One could ask how much bandwidth is consumed by a flow export. Well, it depends on several factors such as whether sampling is used or the export of additional fields is required (BGP-related information, MAC, VLAN IDs), VRFs, MPLS etc.). The universal formula is that NetFlow export traffic represents about 1.5% to 3% of the total traffic seen by an exporter. For instance, if the single Ethernet frame (1500 Bytes) carries about 24-30 flows and a flow exporter is exporting 3000 flows-per-second to the collector, it is about 1.5 Mbps (1500 / 24 * 3000 * 8).
Every modern network equipment can export NetFlow v5, v9 or IPFIX flow records. As the IPFIX is the only official industry NetFlow standard (RFC7012) based on Cisco NetFlow v9, NetFlow collector should also support third-party implementations, including J-Flow (Juniper) and sampled flow (sFlow).
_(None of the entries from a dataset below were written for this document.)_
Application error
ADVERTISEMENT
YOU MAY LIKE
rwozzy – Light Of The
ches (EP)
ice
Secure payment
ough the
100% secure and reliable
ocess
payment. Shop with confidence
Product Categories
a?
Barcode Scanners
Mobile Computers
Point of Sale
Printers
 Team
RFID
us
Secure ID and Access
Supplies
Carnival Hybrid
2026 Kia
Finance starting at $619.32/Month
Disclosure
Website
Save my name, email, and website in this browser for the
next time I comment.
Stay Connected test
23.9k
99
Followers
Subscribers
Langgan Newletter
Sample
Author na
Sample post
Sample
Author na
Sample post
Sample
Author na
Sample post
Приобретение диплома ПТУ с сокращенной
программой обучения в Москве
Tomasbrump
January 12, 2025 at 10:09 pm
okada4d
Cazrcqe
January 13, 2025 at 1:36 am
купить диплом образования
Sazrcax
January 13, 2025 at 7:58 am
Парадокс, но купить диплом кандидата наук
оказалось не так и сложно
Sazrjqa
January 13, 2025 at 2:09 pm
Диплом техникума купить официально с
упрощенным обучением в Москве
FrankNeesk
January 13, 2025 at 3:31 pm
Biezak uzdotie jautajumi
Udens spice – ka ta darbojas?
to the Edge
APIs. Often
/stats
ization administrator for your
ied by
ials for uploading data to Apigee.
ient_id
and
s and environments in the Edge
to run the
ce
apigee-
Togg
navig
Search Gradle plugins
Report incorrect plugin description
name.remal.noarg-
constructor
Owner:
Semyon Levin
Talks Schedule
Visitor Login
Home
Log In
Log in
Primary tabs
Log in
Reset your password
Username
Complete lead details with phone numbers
Unfortunately, most solutions nowadays offer different versions and licensing models depending on the size of your network infrastructure (e.g number of exporters or collectors, ports, collection rates) and, where appropriate, the purpose of using flow records (capacity planning versus forensic investigations). It is hard to predict and/or estimate the full price one would pay for such products as the network evolves.
Ideally, a NetFlow vendor should be able to provide flat clear pricing as well as a long enough trial period of their product so you can evaluate whether the solution meets your needs. This would ensure that the NetFlow solution has the required feature sets and meets the performance requirements. You can also test the compatibility with your network infrastructure, easiness of integration, user interface, and maintenance.